First batch finished curing after 24hr and time to get it drying/smoking. I'm doing this batch with hickory. I made this batch a bit sweet and hot by adding in some sugar/maple syrup and hot sauce instead of Worcestershire.








curing







Loaded onto racks







In the smoker

First batch is done and out of the smoker. Not as much maple flavor as I wanted but it has the right amount of heat.













Summer sausage is next up. Just over 20lbs of summer sausage ready to go in the smoker tomorrow AM.







Prepped and ready to go. 













Will post up end product after it finishes smoking tomorrow.


----------



## coffee_junkie (Nov 28, 2012)

They both look great! The jerky looks nice and soft, just the way I like it. Did you use a cure or just brine the jerky?


----------



## roller (Nov 28, 2012)

Nice !


----------



## woodcutter (Nov 28, 2012)

Nice job on the jerky!


----------



## driedstick (Nov 28, 2012)

Loooks great so far do you need my address I do som FREE sample tasting for ya.


----------



## zzerru (Nov 28, 2012)

coffee_junkie said:


> They both look great! The jerky looks nice and soft, just the way I like it. Did you use a cure or just brine the jerky?

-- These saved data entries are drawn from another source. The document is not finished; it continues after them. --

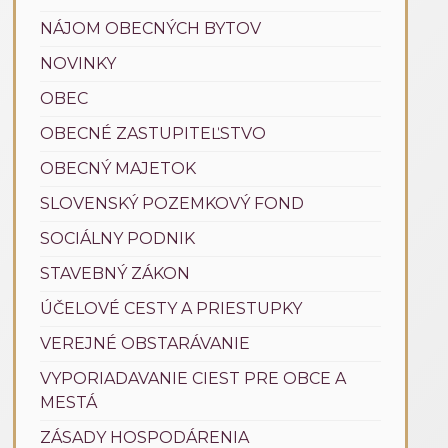
NÁJOM OBECNÝCH BYTOV
NOVINKY
OBEC
OBECNÉ ZASTUPITEĽSTVO
OBECNÝ MAJETOK
SLOVENSKÝ POZEMKOVÝ FOND
SOCIÁLNY PODNIK
STAVEBNÝ ZÁKON
ÚČELOVÉ CESTY A PRIESTUPKY
VEREJNÉ OBSTARÁVANIE
VYPORIADAVANIE CIEST PRE OBCE A
MESTÁ
ZÁSADY HOSPODÁRENIA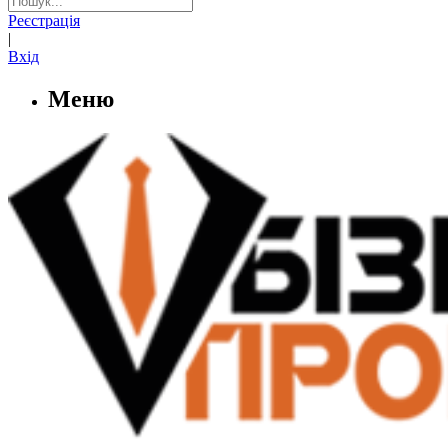
Реєстрація
|
Вхід
Меню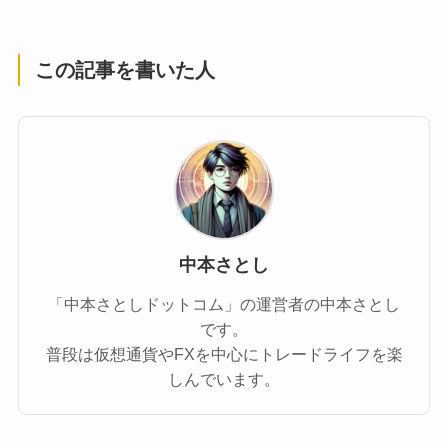
この記事を書いた人
中本さとし
「中本さとしドットコム」の運営者の中本さとし
です。
普段は仮想通貨やFXを中心にトレードライフを楽
しんでいます。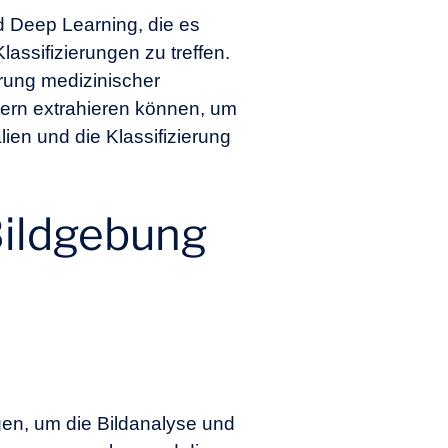
d Deep Learning, die es
assifizierungen zu treffen.
rung medizinischer
dern extrahieren können, um
ien und die Klassifizierung
Bildgebung
gen, um die Bildanalyse und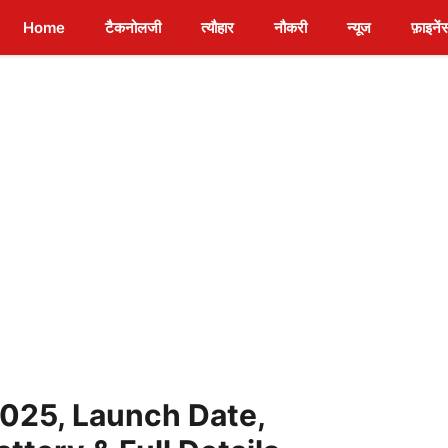
Home
टैकनोलजी
त्यौहार
नौकरी
न्यूज
फ़ाइनें
 2025, Launch Date,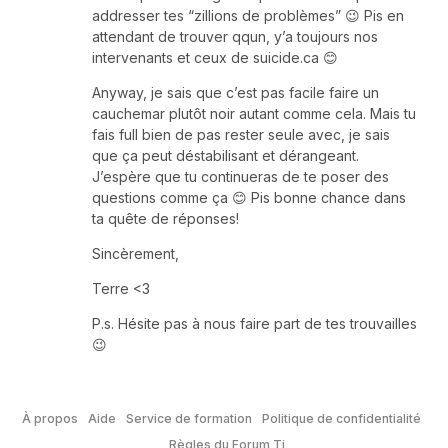
addresser tes “zillions de problèmes” 😉 Pis en
attendant de trouver qqun, y’a toujours nos
intervenants et ceux de suicide.ca 😊
Anyway, je sais que c’est pas facile faire un
cauchemar plutôt noir autant comme cela. Mais tu
fais full bien de pas rester seule avec, je sais
que ça peut déstabilisant et dérangeant.
J’espère que tu continueras de te poser des
questions comme ça 😊 Pis bonne chance dans
ta quête de réponses!
Sincèrement,
Terre <3
P.s. Hésite pas à nous faire part de tes trouvailles
😉
À propos
Aide
Service de formation
Politique de confidentialité
Règles du Forum Tj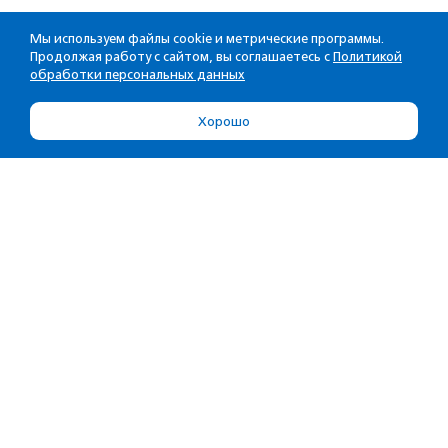
Мы используем файлы cookie и метрические программы.
Продолжая работу с сайтом, вы соглашаетесь с
Политикой
обработки персональных данных
Хорошо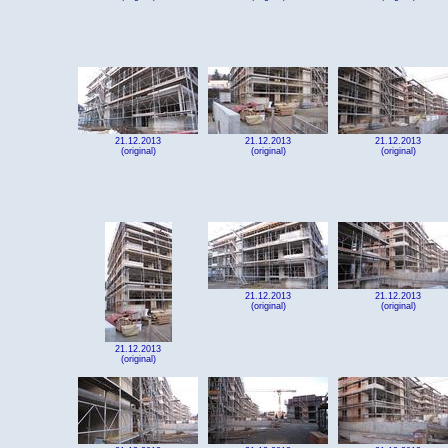
21.12.2013
21.12.2013
21.12.2013
(original)
(original)
(original)
21.12.2013
21.12.2013
(original)
(original)
21.12.2013
(original)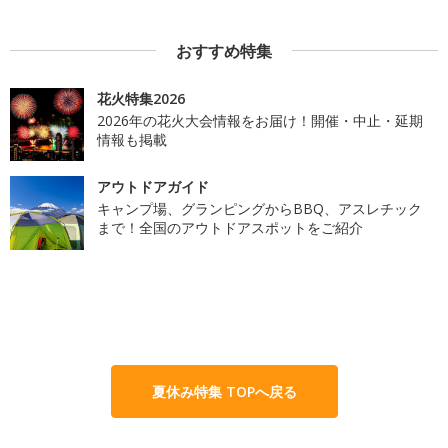
おすすめ特集
花火特集2026
2026年の花火大会情報をお届け！開催・中止・延期
情報も掲載
アウトドアガイド
キャンプ場、グランピングからBBQ、アスレチック
まで！全国のアウトドアスポットをご紹介
夏休み特集 TOPへ戻る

I cured it with insta cure no. 1. When I started making jerky 6-7 years ago, I started with Kutas' recipe for the basis and have just modified it according to the flavor I wanted each time.


----------



## zzerru (Nov 29, 2012)

Took around 27 hours to get the sausage finished due to cold temps outside, so I was doing it in batches. Slightly sweet from hickory/cherry blend and hard cider in the water pan. Very tasty!































Thanks for watching.


----------



## diesel (Nov 29, 2012)

Nice job.  And great pictures.  

Aaron.


----------



## shoneyboy (Nov 29, 2012)




----------



## redheelerdog (Nov 29, 2012)

Really Nice  
	

	
	
		
		



		
		
	


	





 Looks fantastic!


----------



## driedstick (Nov 30, 2012)

Looks great - Good job


----------



## bluebombersfan (Nov 30, 2012)

NICE!!!  Great job!!!  Did you use a kit for the Summer Sausage?


----------



## zzerru (Nov 30, 2012)

I use the recipe from Kutas. I once tried a "German Sausage" kit from Cabelas when i was first staring out. It was so bland i've never tried using a kit again. Every time my jar of seasoning blend gets low i refill it after making sausage and that helps me save time/hassle/errors because i dont have to measure each ingredient.


----------



## bluebombersfan (Dec 1, 2012)

zzerru said:


> I use the recipe from Kutas. I once tried a "German Sausage" kit from Cabelas when i was first staring out. It was so bland i've never tried using a kit again. Every time my jar of seasoning blend gets low i refill it after making sausage and that helps me save time/hassle/errors because i dont have to measure each ingredient.


Is that the Smoked Venison Summer Sausage recipe?


----------



## shannon127 (Dec 1, 2012)

zzerru said:


> Took around 27 hours to get the sausage finished due to cold temps outside, so I was doing it in batches. Slightly sweet from hickory/cherry blend and hard cider in the water pan. Very tasty!
> 
> 
> 
> ...


Now that looks amazing!!!


----------



## zzerru (Dec 2, 2012)

Yep, that recipe with some modifications.


----------